» **TO DO**
Among the entries below, take the line with "HORTOLÂNDIA" and the line with "15 Tempat Sewa Baju Adat untuk Anak", and output them and every line between them exactly, with nothing else.

» **DATA**

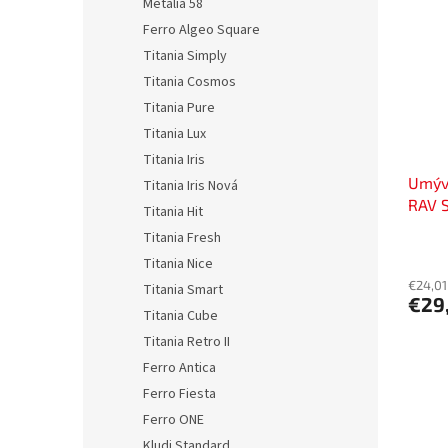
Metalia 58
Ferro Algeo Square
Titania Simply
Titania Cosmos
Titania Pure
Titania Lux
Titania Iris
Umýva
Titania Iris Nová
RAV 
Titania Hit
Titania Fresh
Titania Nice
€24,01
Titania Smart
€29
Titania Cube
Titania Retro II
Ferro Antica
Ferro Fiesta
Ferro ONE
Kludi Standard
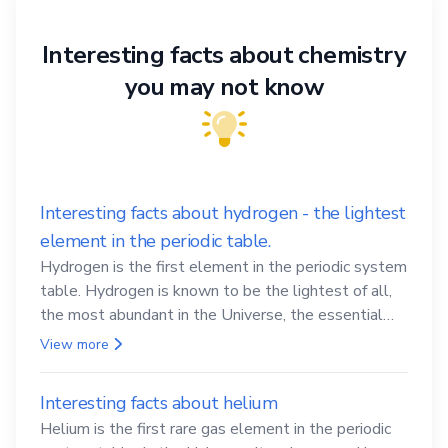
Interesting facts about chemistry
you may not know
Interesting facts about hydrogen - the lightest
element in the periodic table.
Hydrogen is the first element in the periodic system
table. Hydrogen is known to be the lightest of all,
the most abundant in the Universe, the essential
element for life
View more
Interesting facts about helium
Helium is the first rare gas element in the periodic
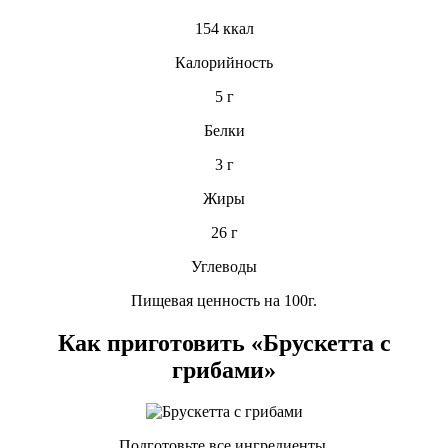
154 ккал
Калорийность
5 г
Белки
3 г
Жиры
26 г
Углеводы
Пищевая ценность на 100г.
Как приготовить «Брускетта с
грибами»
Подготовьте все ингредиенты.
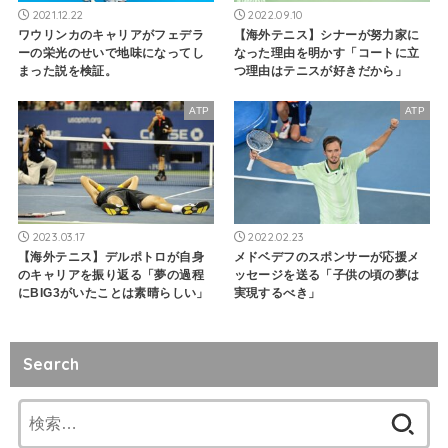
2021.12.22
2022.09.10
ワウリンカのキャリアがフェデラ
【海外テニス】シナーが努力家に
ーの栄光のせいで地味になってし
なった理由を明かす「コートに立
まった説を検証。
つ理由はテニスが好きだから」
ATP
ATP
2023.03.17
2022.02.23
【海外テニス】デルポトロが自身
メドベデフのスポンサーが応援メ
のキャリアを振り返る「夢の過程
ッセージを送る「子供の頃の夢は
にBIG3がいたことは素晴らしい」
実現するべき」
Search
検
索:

* * *

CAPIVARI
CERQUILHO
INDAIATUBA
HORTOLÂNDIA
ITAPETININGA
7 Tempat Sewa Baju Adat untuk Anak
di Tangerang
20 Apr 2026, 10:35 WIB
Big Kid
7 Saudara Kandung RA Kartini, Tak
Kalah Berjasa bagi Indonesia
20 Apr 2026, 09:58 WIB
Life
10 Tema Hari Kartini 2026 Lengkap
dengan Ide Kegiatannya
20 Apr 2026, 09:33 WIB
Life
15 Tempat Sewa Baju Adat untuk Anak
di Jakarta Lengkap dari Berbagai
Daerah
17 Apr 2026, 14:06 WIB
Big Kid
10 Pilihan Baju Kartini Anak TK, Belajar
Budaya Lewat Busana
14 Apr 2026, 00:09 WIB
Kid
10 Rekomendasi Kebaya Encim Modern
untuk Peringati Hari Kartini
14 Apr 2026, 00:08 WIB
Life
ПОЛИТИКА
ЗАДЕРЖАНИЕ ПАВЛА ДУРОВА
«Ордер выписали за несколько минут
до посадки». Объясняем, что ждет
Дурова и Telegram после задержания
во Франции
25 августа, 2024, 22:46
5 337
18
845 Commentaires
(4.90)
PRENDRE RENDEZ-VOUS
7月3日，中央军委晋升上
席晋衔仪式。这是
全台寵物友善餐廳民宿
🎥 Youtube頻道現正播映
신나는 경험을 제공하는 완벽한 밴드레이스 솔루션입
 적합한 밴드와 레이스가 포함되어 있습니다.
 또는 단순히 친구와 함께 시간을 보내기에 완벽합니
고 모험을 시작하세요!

» **WRITTEN SOLUTION**
HORTOLÂNDIA
ITAPETININGA
7 Tempat Sewa Baju Adat untuk Anak
di Tangerang
20 Apr 2026, 10:35 WIB
Big Kid
7 Saudara Kandung RA Kartini, Tak
Kalah Berjasa bagi Indonesia
20 Apr 2026, 09:58 WIB
Life
10 Tema Hari Kartini 2026 Lengkap
dengan Ide Kegiatannya
20 Apr 2026, 09:33 WIB
Life
15 Tempat Sewa Baju Adat untuk Anak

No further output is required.